◆ DATA SHOWN
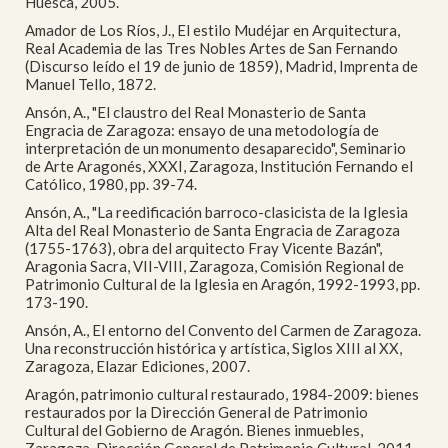
Huesca, 2005.
Amador de Los Ríos, J., El estilo Mudéjar en Arquitectura,
Real Academia de las Tres Nobles Artes de San Fernando
(Discurso leído el 19 de junio de 1859), Madrid, Imprenta de
Manuel Tello, 1872.
Ansón, A., "El claustro del Real Monasterio de Santa
Engracia de Zaragoza: ensayo de una metodología de
interpretación de un monumento desaparecido", Seminario
de Arte Aragonés, XXXI, Zaragoza, Institución Fernando el
Católico, 1980, pp. 39-74.
Ansón, A., "La reedificación barroco-clasicista de la Iglesia
Alta del Real Monasterio de Santa Engracia de Zaragoza
(1755-1763), obra del arquitecto Fray Vicente Bazán",
Aragonia Sacra, VII-VIII, Zaragoza, Comisión Regional de
Patrimonio Cultural de la Iglesia en Aragón, 1992-1993, pp.
173-190.
Ansón, A., El entorno del Convento del Carmen de Zaragoza.
Una reconstrucción histórica y artística, Siglos XIII al XX,
Zaragoza, Elazar Ediciones, 2007.
Aragón, patrimonio cultural restaurado, 1984-2009: bienes
restaurados por la Dirección General de Patrimonio
Cultural del Gobierno de Aragón. Bienes inmuebles,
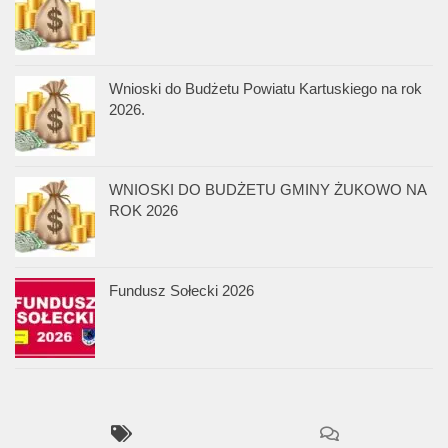
Wnioski do Budżetu Powiatu Kartuskiego na rok
2026.
WNIOSKI DO BUDŻETU GMINY ŻUKOWO NA
ROK 2026
Fundusz Sołecki 2026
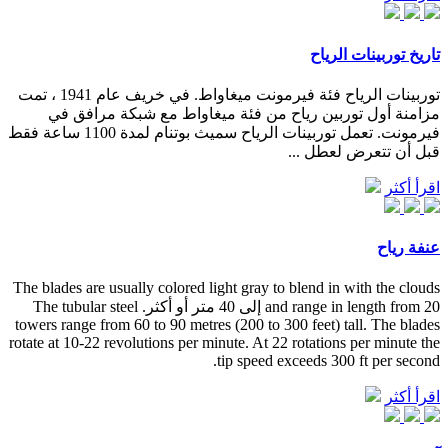
تاريخ توربينات الرياح
توربينات الرياح فئة فيرمونت ميغاواط. في خريف عام 1941 ، تمت
مزامنة أول توربين رياح من فئة ميغاواط مع شبكة مرافق في
فيرمونت. تعمل توربينات الرياح سميث بوتنام لمدة 1100 ساعة فقط
قبل أن تتعرض لعطل ...
اقرأ أكثر
عنفة رياح
The blades are usually colored light gray to blend in with the clouds
and range in length from 20 إلى 40 متر أو أكثر. The tubular steel
towers range from 60 to 90 metres (200 to 300 feet) tall. The blades
rotate at 10-22 revolutions per minute. At 22 rotations per minute the
tip speed exceeds 300 ft per second.
اقرأ أكثر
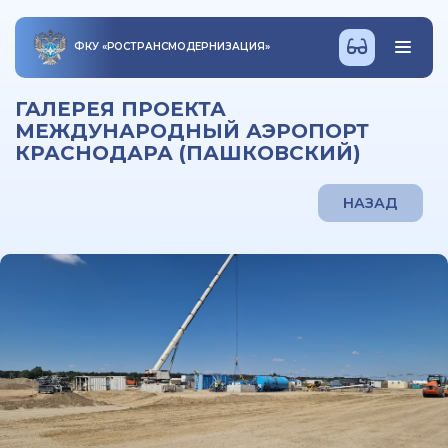
ФКУ
«
РОСТРАНСМОДЕРНИЗАЦИЯ
»
ГАЛЕРЕЯ ПРОЕКТА
МЕЖДУНАРОДНЫЙ АЭРОПОРТ
КРАСНОДАРА (ПАШКОВСКИЙ)
НАЗАД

◆ HOW TO COMPLETE THIS TASK
Although the records contain pictures, transcribe only their text, exactly as written.

◆ TASK SOLUTION
Huesca, 2005.
Amador de Los Ríos, J., El estilo Mudéjar en Arquitectura,
Real Academia de las Tres Nobles Artes de San Fernando
(Discurso leído el 19 de junio de 1859), Madrid, Imprenta de
Manuel Tello, 1872.
Ansón, A., "El claustro del Real Monasterio de Santa
Engracia de Zaragoza: ensayo de una metodología de
interpretación de un monumento desaparecido", Seminario
de Arte Aragonés, XXXI, Zaragoza, Institución Fernando el
Católico, 1980, pp. 39-74.
Ansón, A., "La reedificación barroco-clasicista de la Iglesia
Alta del Real Monasterio de Santa Engracia de Zaragoza
(1755-1763), obra del arquitecto Fray Vicente Bazán",
Aragonia Sacra, VII-VIII, Zaragoza, Comisión Regional de
Patrimonio Cultural de la Iglesia en Aragón, 1992-1993, pp.
173-190.
Ansón, A., El entorno del Convento del Carmen de Zaragoza.
Una reconstrucción histórica y artística, Siglos XIII al XX,
Zaragoza, Elazar Ediciones, 2007.
Aragón, patrimonio cultural restaurado, 1984-2009: bienes
restaurados por la Dirección General de Patrimonio
Cultural del Gobierno de Aragón. Bienes inmuebles,
Wnioski do Budżetu Powiatu Kartuskiego na rok
2026.
WNIOSKI DO BUDŻETU GMINY ŻUKOWO NA
ROK 2026
Fundusz Sołecki 2026
تاريخ توربينات الرياح
توربينات الرياح فئة فيرمونت ميغاواط. في خريف عام 1941 ، تمت
مزامنة أول توربين رياح من فئة ميغاواط مع شبكة مرافق في
فيرمونت. تعمل توربينات الرياح سميث بوتنام لمدة 1100 ساعة فقط
قبل أن تتعرض لعطل ...
اقرأ أكثر
عنفة رياح
The blades are usually colored light gray to blend in with the clouds
and range in length from 20 إلى 40 متر أو أكثر. The tubular steel
towers range from 60 to 90 metres (200 to 300 feet) tall. The blades
rotate at 10-22 revolutions per minute. At 22 rotations per minute the
tip speed exceeds 300 ft per second.
اقرأ أكثر
ФКУ
«
РОСТРАНСМОДЕРНИЗАЦИЯ
»
ГАЛЕРЕЯ ПРОЕКТА
МЕЖДУНАРОДНЫЙ АЭРОПОРТ
КРАСНОДАРА (ПАШКОВСКИЙ)
НАЗАД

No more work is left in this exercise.